By J.M. Simpson
Paul Rieckhoff’s book, “Chasing Ghosts: Failures and Facades in Iraq: A Soldier’s Perspective,” is littered with expletives, graphic imagery and an uncompromising look at the situation in Iraq.
A graduate of Amherst College and a former infantry officer in the Florida National Guard who served with Bravo Company, 3rd Battalion, 124th Regiment, 1st Brigade, 3rd Infantry Division in Baghdad from 2003 through 2004, Rieckhoff wrote the truth.
The whole graphic truth.
While deployed, Rieckhoff kept a dairy in which he recorded his experiences and thoughts. He began his diary … and this book … with the sentence, “George Bush had better be fucking right.”
Surprised and offended by that sentence? Happy that someone is writing in a manner that could metaphorically describe how the war in Iraq has been handled? Either way, Rieckhoff wants to … and grabs … your attention. He wants you to think.

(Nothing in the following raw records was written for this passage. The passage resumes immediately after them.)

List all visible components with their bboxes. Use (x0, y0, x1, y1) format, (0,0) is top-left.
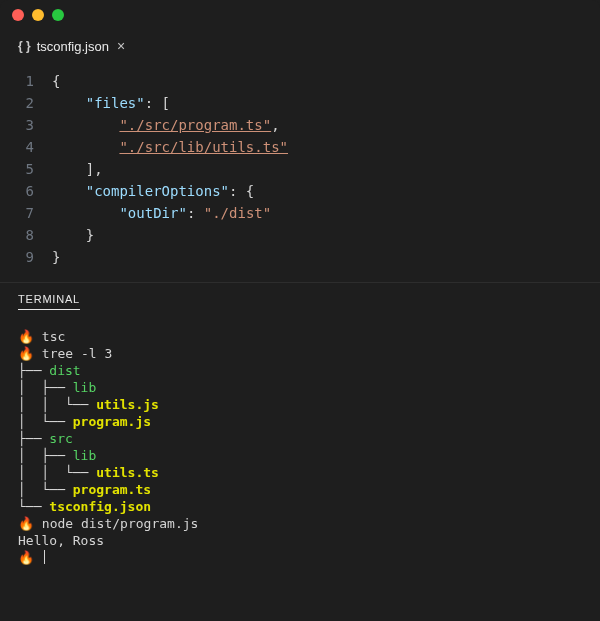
line-number: 8 (0, 224, 52, 246)
window-titlebar (0, 0, 600, 30)
terminal-line: │ ├── lib (18, 447, 582, 464)
code-content: ], (52, 158, 103, 180)
code-line: 3 "./src/program.ts", (0, 114, 600, 136)
line-number: 7 (0, 202, 52, 224)
code-content: "compilerOptions": { (52, 180, 254, 202)
terminal-line: │ │ └── utils.js (18, 396, 582, 413)
terminal-line: │ │ └── utils.ts (18, 464, 582, 481)
code-line: 5 ], (0, 158, 600, 180)
terminal-line: ├── src (18, 430, 582, 447)
line-number: 5 (0, 158, 52, 180)
line-number: 6 (0, 180, 52, 202)
code-line: 7 "outDir": "./dist" (0, 202, 600, 224)
code-content: } (52, 224, 94, 246)
prompt-icon: 🔥 (18, 329, 34, 344)
code-line: 6 "compilerOptions": { (0, 180, 600, 202)
tab-tsconfig[interactable]: { } tsconfig.json × (8, 33, 137, 60)
code-editor[interactable]: 1{2 "files": [3 "./src/program.ts",4 "./… (0, 62, 600, 282)
terminal-line: 🔥 tsc (18, 328, 582, 345)
line-number: 2 (0, 92, 52, 114)
terminal-cursor (44, 550, 46, 564)
code-line: 1{ (0, 70, 600, 92)
code-line: 2 "files": [ (0, 92, 600, 114)
code-content: "./src/program.ts", (52, 114, 280, 136)
minimize-window-button[interactable] (32, 9, 44, 21)
close-icon[interactable]: × (115, 39, 127, 53)
terminal-line: │ ├── lib (18, 379, 582, 396)
terminal-panel-header[interactable]: TERMINAL (0, 282, 600, 314)
traffic-lights (12, 9, 64, 21)
terminal-line: └── tsconfig.json (18, 498, 582, 515)
zoom-window-button[interactable] (52, 9, 64, 21)
terminal-line: Hello, Ross (18, 532, 582, 549)
line-number: 1 (0, 70, 52, 92)
prompt-icon: 🔥 (18, 346, 34, 361)
terminal-output[interactable]: 🔥 tsc🔥 tree -l 3├── dist│ ├── lib│ │ └──… (0, 314, 600, 576)
line-number: 3 (0, 114, 52, 136)
close-window-button[interactable] (12, 9, 24, 21)
terminal-line: │ └── program.js (18, 413, 582, 430)
code-content: } (52, 246, 60, 268)
line-number: 4 (0, 136, 52, 158)
prompt-icon: 🔥 (18, 516, 34, 531)
prompt-icon: 🔥 (18, 550, 34, 565)
terminal-line: 🔥 node dist/program.js (18, 515, 582, 532)
terminal-line: 🔥 tree -l 3 (18, 345, 582, 362)
json-icon: { } (18, 39, 31, 53)
code-content: "files": [ (52, 92, 170, 114)
code-content: { (52, 70, 60, 92)
code-line: 8 } (0, 224, 600, 246)
terminal-tab-label: TERMINAL (18, 293, 80, 310)
code-content: "outDir": "./dist" (52, 202, 271, 224)
terminal-line: ├── dist (18, 362, 582, 379)
terminal-line: 🔥 (18, 549, 582, 566)
tab-bar: { } tsconfig.json × (0, 30, 600, 62)
tab-label: tsconfig.json (37, 39, 109, 54)
terminal-line: │ └── program.ts (18, 481, 582, 498)
code-content: "./src/lib/utils.ts" (52, 136, 288, 158)
code-line: 4 "./src/lib/utils.ts" (0, 136, 600, 158)
code-line: 9} (0, 246, 600, 268)
line-number: 9 (0, 246, 52, 268)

When he returned from Iraq, Rieckhoff vowed to do what he could to serve the interests of the men and women who have fought in Iraq and Afghanistan but have not received the support they deserve from the government or the public.
Hence the book.
In writing about the current administration, he pointed out that former Secretary of Defense Donald Rumsfeld and his planners would not listen to Gen. Eric Shinseki when warned about invading Iraq with only 150,000 troops.
Rieckhoff also zeroed in on L. Paul Bremer, the former administrator of the Coalition Provisional Authority. He disbanded the Iraq army and civil service, thereby creating 400,000 unemployed Iraqi soldiers and civil servants who could be induced to work against American interests.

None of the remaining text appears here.